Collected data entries
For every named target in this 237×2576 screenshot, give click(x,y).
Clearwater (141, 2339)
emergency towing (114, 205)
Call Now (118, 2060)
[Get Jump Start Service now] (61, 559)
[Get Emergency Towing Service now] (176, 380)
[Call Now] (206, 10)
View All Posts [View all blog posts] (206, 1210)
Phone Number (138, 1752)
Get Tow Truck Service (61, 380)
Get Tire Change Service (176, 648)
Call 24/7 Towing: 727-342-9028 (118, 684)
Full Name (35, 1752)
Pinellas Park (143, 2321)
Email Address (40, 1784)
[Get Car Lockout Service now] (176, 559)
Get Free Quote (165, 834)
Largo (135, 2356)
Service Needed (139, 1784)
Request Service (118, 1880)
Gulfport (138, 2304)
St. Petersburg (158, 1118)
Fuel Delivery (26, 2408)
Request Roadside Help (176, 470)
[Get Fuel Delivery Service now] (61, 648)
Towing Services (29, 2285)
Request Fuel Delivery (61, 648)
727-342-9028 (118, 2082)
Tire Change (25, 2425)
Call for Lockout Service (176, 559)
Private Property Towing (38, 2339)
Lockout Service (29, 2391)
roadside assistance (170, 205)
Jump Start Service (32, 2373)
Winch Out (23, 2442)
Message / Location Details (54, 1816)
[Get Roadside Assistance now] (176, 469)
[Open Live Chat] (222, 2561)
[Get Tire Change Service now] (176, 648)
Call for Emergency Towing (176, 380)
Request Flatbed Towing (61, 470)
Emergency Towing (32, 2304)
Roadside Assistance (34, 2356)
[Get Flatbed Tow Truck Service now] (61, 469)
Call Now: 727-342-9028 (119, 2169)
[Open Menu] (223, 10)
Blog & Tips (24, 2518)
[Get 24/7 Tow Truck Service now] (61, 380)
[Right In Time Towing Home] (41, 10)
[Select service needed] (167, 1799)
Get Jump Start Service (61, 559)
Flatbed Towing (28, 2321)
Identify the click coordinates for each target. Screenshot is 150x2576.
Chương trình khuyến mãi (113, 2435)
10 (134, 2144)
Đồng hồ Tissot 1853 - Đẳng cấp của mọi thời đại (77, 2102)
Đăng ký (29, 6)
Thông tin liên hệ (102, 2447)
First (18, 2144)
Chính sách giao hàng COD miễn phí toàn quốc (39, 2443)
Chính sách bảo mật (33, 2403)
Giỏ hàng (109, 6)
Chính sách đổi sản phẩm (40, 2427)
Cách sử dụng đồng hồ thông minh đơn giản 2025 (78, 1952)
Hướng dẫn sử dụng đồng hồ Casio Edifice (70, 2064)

--- Exercise goal ---
For this exercise, repeat the data above exactly.

--- Response area ---
For every named target in this 237×2576 screenshot, give click(x,y).
Clearwater (141, 2339)
emergency towing (114, 205)
Call Now (118, 2060)
[Get Jump Start Service now] (61, 559)
[Get Emergency Towing Service now] (176, 380)
[Call Now] (206, 10)
View All Posts [View all blog posts] (206, 1210)
Phone Number (138, 1752)
Get Tow Truck Service (61, 380)
Get Tire Change Service (176, 648)
Call 24/7 Towing: 727-342-9028 (118, 684)
Full Name (35, 1752)
Pinellas Park (143, 2321)
Email Address (40, 1784)
[Get Car Lockout Service now] (176, 559)
Get Free Quote (165, 834)
Largo (135, 2356)
Service Needed (139, 1784)
Request Service (118, 1880)
Gulfport (138, 2304)
St. Petersburg (158, 1118)
Fuel Delivery (26, 2408)
Request Roadside Help (176, 470)
[Get Fuel Delivery Service now] (61, 648)
Towing Services (29, 2285)
Request Fuel Delivery (61, 648)
727-342-9028 (118, 2082)
Tire Change (25, 2425)
Call for Lockout Service (176, 559)
Private Property Towing (38, 2339)
Lockout Service (29, 2391)
roadside assistance (170, 205)
Jump Start Service (32, 2373)
Winch Out (23, 2442)
Message / Location Details (54, 1816)
[Get Roadside Assistance now] (176, 469)
[Open Live Chat] (222, 2561)
[Get Tire Change Service now] (176, 648)
Call for Emergency Towing (176, 380)
Request Flatbed Towing (61, 470)
Emergency Towing (32, 2304)
Roadside Assistance (34, 2356)
[Get Flatbed Tow Truck Service now] (61, 469)
Call Now: 727-342-9028 (119, 2169)
[Open Menu] (223, 10)
Blog & Tips (24, 2518)
[Get 24/7 Tow Truck Service now] (61, 380)
[Right In Time Towing Home] (41, 10)
[Select service needed] (167, 1799)
Get Jump Start Service (61, 559)
Flatbed Towing (28, 2321)
Identify the click coordinates for each target. Screenshot is 150x2576.
Chương trình khuyến mãi (113, 2435)
10 (134, 2144)
Đồng hồ Tissot 1853 - Đẳng cấp của mọi thời đại (77, 2102)
Đăng ký (29, 6)
Thông tin liên hệ (102, 2447)
First (18, 2144)
Chính sách giao hàng COD miễn phí toàn quốc (39, 2443)
Chính sách bảo mật (33, 2403)
Giỏ hàng (109, 6)
Chính sách đổi sản phẩm (40, 2427)
Cách sử dụng đồng hồ thông minh đơn giản 2025 (78, 1952)
Hướng dẫn sử dụng đồng hồ Casio Edifice (70, 2064)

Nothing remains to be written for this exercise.